The solution I posted is naive.
Plus:
on random pages, it seems to handle about 9 out of 10 xhtml web pages on the internet. it can handle ordinary stack xhtml files, but can fail on more unusual features (such as DTDs, etc.). if another program generated your xhtml output, it may work all the time.
the learning curve here is about 1/10 compared to real DOM parsing
the code here is about 1/10 the size compared to real DOM parsing.
familiar perl regex knowledge can then be used.
be prepared that this tool is rather limited. if you outgrow its capabilities, you may have to learn a better DOM parser, anyway.
Minus:
it is completely unsuitable if perfect DOM parsing is required. this code is breakable. it follows the berkeley rather than the at&t approach.
but perfect DOM parsers can also fail on bad HTML documents.

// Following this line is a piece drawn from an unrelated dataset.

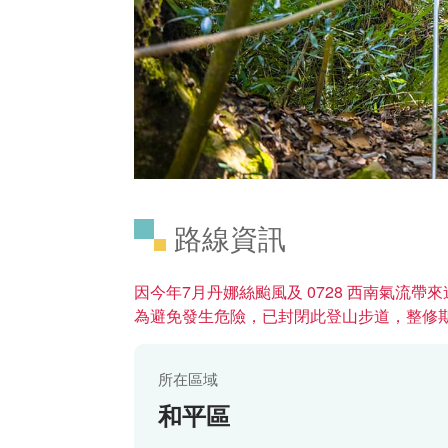
路線資訊
因今年7月丹娜絲颱風及 0728 西南氣流
為避免發生危險，已封閉此登山步道，整修
所在區域
和平區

and if you already know DOM parsing, then there is little time cost to do it right. use Mojolicious or XML::LibXML. you may as well stick to the better solution then..
giving this code a reflexive -1 vote ignores that it has its uses. sometimes, an ordinary screwdriver can do a job where a philips would be better. this code is an ordinary screwdriver for a philips screw. stackoverflow is a site to which novices come in need of quick solutions, too; not just the experts. this is why I posted it to begin with.
simple improvement fixes are appreciated, though the goal here is explicitly not to deal with all possible valid and invalid, sane and insane, correct and incorrect permutations of xml and xhtml.
/iaw